- [Requirement]
The line containing "way to buy property." marks the end: extract everything from the first line of the data through that line, exactly, with no pictures.
........
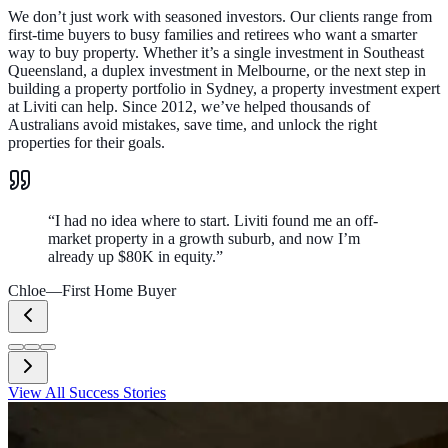
We don’t just work with seasoned investors. Our clients range from
first-time buyers to busy families and retirees who want a smarter
way to buy property. Whether it’s a single investment in Southeast
Queensland, a duplex investment in Melbourne, or the next step in
building a property portfolio in Sydney, a property investment expert
at Liviti can help. Since 2012, we’ve helped thousands of
Australians avoid mistakes, save time, and unlock the right
properties for their goals.
“
I had no idea where to start. Liviti found me an off-
market property in a growth suburb, and now I’m
already up $80K in equity.
”
Chloe
—
First Home Buyer
View All Success Stories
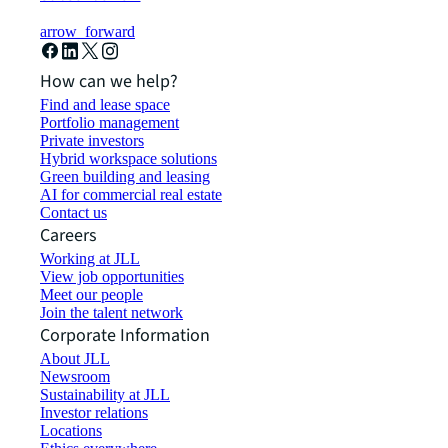
arrow_forward
How can we help?
Find and lease space
Portfolio management
Private investors
Hybrid workspace solutions
Green building and leasing
AI for commercial real estate
Contact us
Careers
Working at JLL
View job opportunities
Meet our people
Join the talent network
Corporate Information
About JLL
Newsroom
Sustainability at JLL
Investor relations
Locations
........
- [Result of the task]
We don’t just work with seasoned investors. Our clients range from
first-time buyers to busy families and retirees who want a smarter
way to buy property. Whether it’s a single investment in Southeast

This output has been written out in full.